SAVOURY PROFITEROLES WITH SALMON, MUSHROOM & FETA

Entertaining has never been so easy! Dont be scared of making your own profiteroles. Will a little elbow grease you can make delicious homemade party fare with a gourmet twist!

SAVOURY PROFITEROLES WITH SALMON, MUSHROOM & FETA

Makes approx. 20

Choux Pastry

130g plain flour

110g unsalted butter

1 cup water

4 eggs

1 tsp salt

 

Salmon Filling

200g mushrooms, sliced

1 tbs olive oil

1 small clove garlic

1 tbs water

2 spring onions, thinly sliced

200g Danish feta, crumbled

200ml crème fraiche

100g smoked salmon, chopped

2 tbs fresh dill, finely chopped

Salt & Pepper to taste

  1. Pre-heat oven to 200°c (fan-forced)
  2. To make the choux pastry, stir water, butter and sugar in a saucepan until butter has melted and the mixture starts to boil.
  3. Reduce heat then add flour. Stir vigorously until the mixture is smooth and comes away from the side.
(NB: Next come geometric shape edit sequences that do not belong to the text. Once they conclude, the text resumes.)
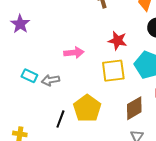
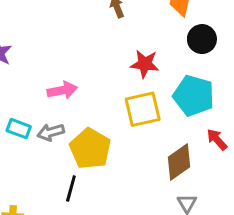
pink arrow: (74, 53) -> (62, 90), moved
yellow pentagon: (87, 108) -> (90, 149), moved

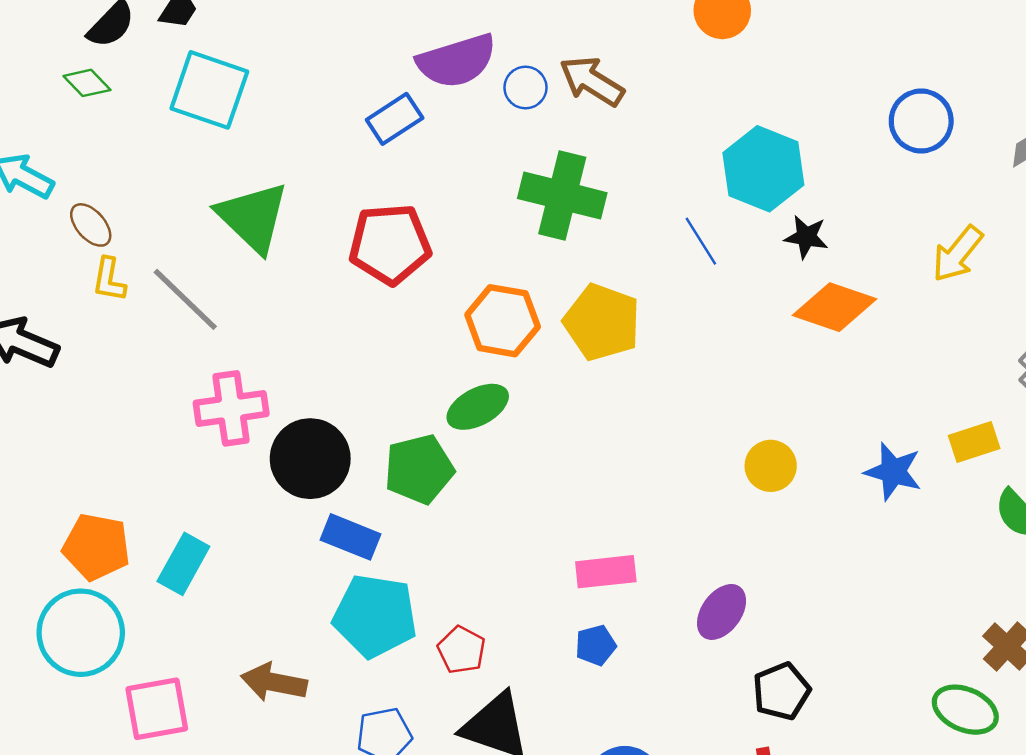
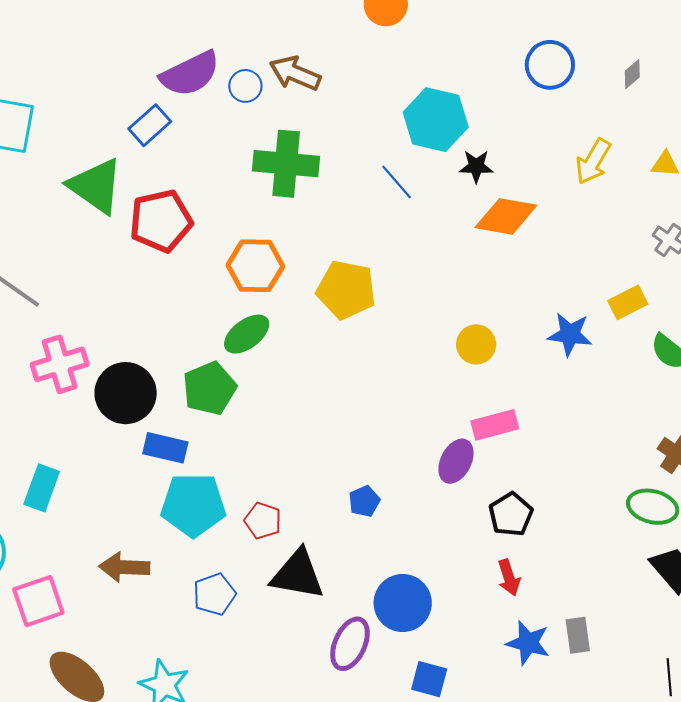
green triangle: (253, 217) -> (96, 186), moved
yellow pentagon: (602, 322) -> (346, 290), moved
pink rectangle: (606, 572) -> (495, 425), moved

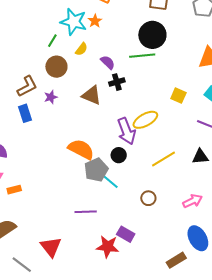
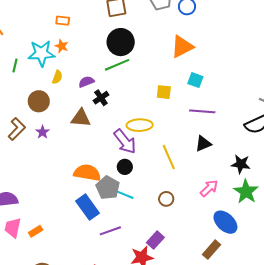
green line: (52, 41) -> (15, 65), moved
purple semicircle: (108, 62) -> (86, 82), turned -49
blue rectangle: (25, 113) -> (88, 207), moved, size x1.4
yellow ellipse: (145, 120) -> (140, 125), turned 45
yellow line: (164, 159) -> (169, 157), turned -65
purple rectangle: (126, 234) -> (155, 240), turned -60

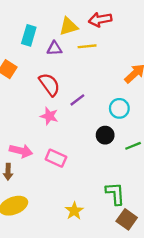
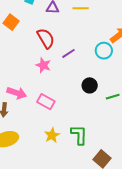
cyan circle: (119, 108) -> (104, 51), moved
green L-shape: (115, 194) -> (79, 135), moved
yellow star: (74, 211) -> (52, 135), moved

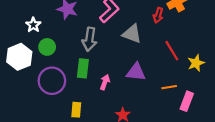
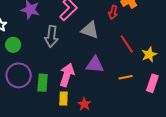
green rectangle: (83, 68) -> (43, 83), moved
pink arrow: (105, 82) -> (67, 75), size x1.6
pink rectangle: (187, 101) -> (152, 83), moved
yellow rectangle: (76, 110) -> (63, 98), moved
Remove from heat and set aside for 5 minutes to cool.
  4. Transfer the dough to a bowl and beat in the eggs really well, one at a time until mixture is smooth and well combined.
  5. Line two oven trays with baking paper. Transfer choux mixture to a piping bag with a 1 cm-diameter nozzle attached. Pipe evenly sized 4cm balls of the choux pastry onto non-stick baking sheets, leaving a space double that size between each one. Bake for 15 minutes then rotate baking trays. Reduce heat down to 180°c (fan-forced) Bake for another 20 minutes or until golden and firm. Leave them to cool in the oven with the door ajar. This helps them to become crisper.
  6. Meanwhile, heat olive oil in non-stick pan over medium heat. Add garlic, water and mushrooms and sauté until mushrooms have softened a little. Season with a little salt. Set aside to cool completely.
  7. In a bowl combine gently crème fraiche, crumbed feta, salmon, cooled sautéed mushrooms, spring onions and dill. Season with pepper and  extra salt if required.
  8. To assemble the profiterole- Using a small sharp knife, cut the top off each cooked choux bun. Spoon a good amount of filling into each choux bun, top with an extra sprig of dill then place the tops back on and serve.